9 Rare Records, Hip Bags
The many creative businesses in trendy Kleinbasel recently formed a group, REH4, with a website (reh4.ch) and a free printed map to the neighbourhood. Pick up a copy at Marinsel, which sells bags from Qwstion and baby clothes from What I Like, both Swiss companies, then head down the street to Plattfon and Stampa, with rare records, posters and obscure music books.
10 At the Golden Barrel
While the name Zum Goldenen Fass – or At the Golden Barrel – sounds hopelessly old-fashioned, this popular Kleinbasel restaurant and bar has a reputation for excellent contemporary cooking. Main courses are limited to just a handful of options, like veal fillet stuffed with smoked trout or sea bass with salsa verde, though adventurous locals swear by the multicourse surprise menus. Dinner for two without wine: about 100 francs (€81).
11 A Lengthy Crawl
Kleinbasel has enough edgy bars for a lengthy crawl. Start out at the year-old Ladybar, a former erotic club – though the dancing poles are still in place, the current performances are by artists, writers and indie-rock bands. Half a block up, the quiet, introspective Agora draws in a conversational crowd, thanks to a no-live-music policy. Closer to the Mittlere Brücke bridge, the tiny Concierge Bar boasts just a half-dozen tables, bottles of obscure grappa and schnapps, and its own online arts magazine. Stop for a rest on the comfy couches at the hunting-themed Jägerhalle, staring at the framed paintings on the ceiling or entering one of the bar’s occasional table tennis tournaments. Finally, finish things off right where you started: the upstairs “Sääli” hall at Zum Goldenen Fass, one of Kleinbasel’s coolest places for experimental live music, bring-your-own-vinyl dance parties and theatrical performances.
12 Cultural Brunch
Much of Basel is closed on Sunday – other than churches, of course. But an artsy crowd assembles for services of another order at the intimate Zum Kuss, a former cemetery chapel rebuilt as a trendy cafe in 2011. At the edge of a shady park, Zum Kuss – also known as Totehüüsli, akin to “Little Death House” – serves a Sunday “cultural brunch” from 10am to 2pm, with Sunday newspapers and a “Hangover Breakfast” for 17 francs (€14). Don’t be put off by the Totenbeinli. Although the name means “dead legs,” it’s just a hazelnut cookie.
13 Design Infusion
What’s the source of Basel’s impressive sense of design? It might just be America, by way of Germany.
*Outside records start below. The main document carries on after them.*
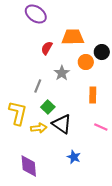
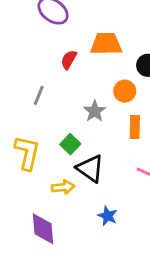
orange circle: (86, 62) -> (125, 91), moved
gray star: (62, 73) -> (95, 111), moved
gray line: (38, 86) -> (39, 95), moved
yellow arrow: (39, 128) -> (63, 187), moved

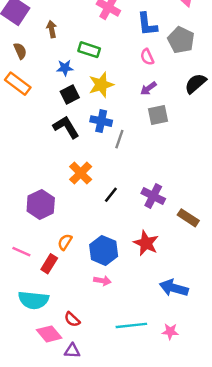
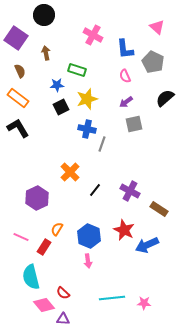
black L-shape: (66, 127) -> (18, 128), moved
pink arrow: (102, 281) -> (88, 261), turned 72
blue arrow: (174, 288) -> (147, 245), moved, turned -40
cyan semicircle: (33, 300) -> (31, 277), turned 70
Just across the border in the German suburb of Weil am Rhein, large bequests from American designers like George Nelson and Charles and Ray Eames form part of the influential Vitra Design Museum, which opened its stunning gallery space in 2011. On Sunday, buses go about once an hour from Basel’s Claraplatz to the Vitra stop. For timetables, check bvb.ch.